UNIX Tutorials, Tips, Tricks and Shell Scripts

SHADOW: The Free Apache Web Server Access Log Analyzer Tool - Part I


The SHADOW Apache Access Log Analyzer Tool, as its name indicates, is used to parse the access log from a website running the Apache web server. I want to make this clear upfront in case you were looking for a tool that analyzes a different Apache log file.

When I originally wrote the SHADOW shell script over 10 years ago, before "website analytics" was such a hot buzzword, it was not intended to be an Apache access log analyzer tool per se...meaning...it is a tool and it certainly does analyze access logs from an Apache web server, but the original (big picture) intent was to simply write a shell script that would parse out some key information about visitors who came to the website.  The desired information included:

  • How did the visitor find the website (organic search, direct, paid search, referral or social)?
  • If the source was paid search...
  • ...where exactly did they come from?
    ...what was the actual search term they typed in to trigger the website's ad to be displayed?
    ...from a back-end advertising campaign perspective, what paid search keyword phrase was matched to the actual search phrase the visitor typed in?
  • Had they visited the site before?  If they were a return visitor, how many times have they been to the site and how long has it been since their original and last visits?
  • What network domain were they connecting from?
  • What did they do while they were on the site?
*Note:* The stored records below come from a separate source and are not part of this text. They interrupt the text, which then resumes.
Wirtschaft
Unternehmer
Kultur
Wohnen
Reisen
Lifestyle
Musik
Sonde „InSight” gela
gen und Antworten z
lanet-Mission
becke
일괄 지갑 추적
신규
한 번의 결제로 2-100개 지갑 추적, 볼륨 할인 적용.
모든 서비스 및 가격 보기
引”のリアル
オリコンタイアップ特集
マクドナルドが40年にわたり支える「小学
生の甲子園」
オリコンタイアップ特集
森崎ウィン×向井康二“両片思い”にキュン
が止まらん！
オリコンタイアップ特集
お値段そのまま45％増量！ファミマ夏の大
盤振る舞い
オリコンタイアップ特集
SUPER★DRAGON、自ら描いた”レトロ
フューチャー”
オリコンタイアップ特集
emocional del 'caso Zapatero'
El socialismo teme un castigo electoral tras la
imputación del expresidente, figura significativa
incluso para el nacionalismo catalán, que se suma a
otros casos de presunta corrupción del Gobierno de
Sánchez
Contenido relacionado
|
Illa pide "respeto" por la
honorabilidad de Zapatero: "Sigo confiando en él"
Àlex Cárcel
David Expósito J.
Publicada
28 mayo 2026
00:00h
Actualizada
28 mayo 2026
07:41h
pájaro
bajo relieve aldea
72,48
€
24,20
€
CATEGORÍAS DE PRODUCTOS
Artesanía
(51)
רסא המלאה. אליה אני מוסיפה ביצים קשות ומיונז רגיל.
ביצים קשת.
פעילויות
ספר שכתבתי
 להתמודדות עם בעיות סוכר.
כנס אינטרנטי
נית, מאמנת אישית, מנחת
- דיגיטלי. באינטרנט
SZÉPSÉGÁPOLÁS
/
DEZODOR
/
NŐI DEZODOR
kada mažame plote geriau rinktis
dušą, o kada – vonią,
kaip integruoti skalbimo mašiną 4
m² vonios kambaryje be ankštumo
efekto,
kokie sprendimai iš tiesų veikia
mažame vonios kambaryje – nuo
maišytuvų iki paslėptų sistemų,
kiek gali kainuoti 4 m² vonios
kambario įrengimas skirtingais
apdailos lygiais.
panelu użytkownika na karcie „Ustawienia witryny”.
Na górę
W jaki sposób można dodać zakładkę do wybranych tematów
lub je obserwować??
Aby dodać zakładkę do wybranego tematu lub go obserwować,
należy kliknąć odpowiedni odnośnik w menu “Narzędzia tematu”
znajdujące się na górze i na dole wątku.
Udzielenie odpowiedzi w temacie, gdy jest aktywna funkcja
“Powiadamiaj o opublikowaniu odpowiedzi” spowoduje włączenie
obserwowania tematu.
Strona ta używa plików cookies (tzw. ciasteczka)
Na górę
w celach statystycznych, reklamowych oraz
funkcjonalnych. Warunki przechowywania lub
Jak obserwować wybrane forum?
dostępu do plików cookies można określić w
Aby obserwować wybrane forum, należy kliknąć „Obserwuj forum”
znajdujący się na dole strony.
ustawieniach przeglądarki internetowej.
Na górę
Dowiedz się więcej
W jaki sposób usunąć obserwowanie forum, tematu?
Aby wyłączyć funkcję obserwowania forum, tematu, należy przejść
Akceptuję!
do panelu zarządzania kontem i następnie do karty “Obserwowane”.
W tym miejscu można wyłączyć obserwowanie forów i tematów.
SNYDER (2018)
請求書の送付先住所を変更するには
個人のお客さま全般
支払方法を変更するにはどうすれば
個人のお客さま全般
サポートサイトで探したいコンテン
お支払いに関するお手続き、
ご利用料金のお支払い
In other words, what pages did they view and what actions (if any) did they perform?
  • Most importantly, did the visitor perform the desired objectives for the site? For example, did they make a purchase or subscribe to a newsletter or blog?

The most important item from this list is the second bullet related to paid search.  Since this shell script was developed to use with a shiny new website...okay, maybe more new than shiny...the quickest method for reaching and "inviting" the right people was by using paid search advertising, which was also just in it's infancy at the time.

You may be wondering why I am writing a series of articles about an Apache access log analyzer shell script.  There are two primary reasons:

(1) Educational: It's not that I believe that this rather lengthy shell script for tracking website visitors is an example of superior shell scripting skills and techniques, remember it was written 10 years ago when my shell scripting knowledge could be best described as primitive, but it is a shell script that serves as a complete application or solution.  This differs from the type of articles I typically write which have an in-depth focus on a specific shell programming topic, such as for and while loops shell programming constructs.

I recognize and will be the first person to acknowledge that parts of the SHADOW shell script could have been written better, which also would have certainly reduced the lines of code needed to achieve the same high-level objectives, but if you have a sincere desire to learn UNIX and Linux shell scripting then investing some time to understand how and why SHADOW works would likely prove beneficial to you.  It may inspire you to write your own log file analyzer or possibly influence design decisions as you write your own shell scripts.  Here are some of the shell scripting concepts and constructs demonstrated by the SHADOW shell script:

  • command line argument processing
  • shell script variables
  • runtime logging
  • single and multi-line (if-then-else) conditional statements
  • how to read and write to files (includes opening and closing files)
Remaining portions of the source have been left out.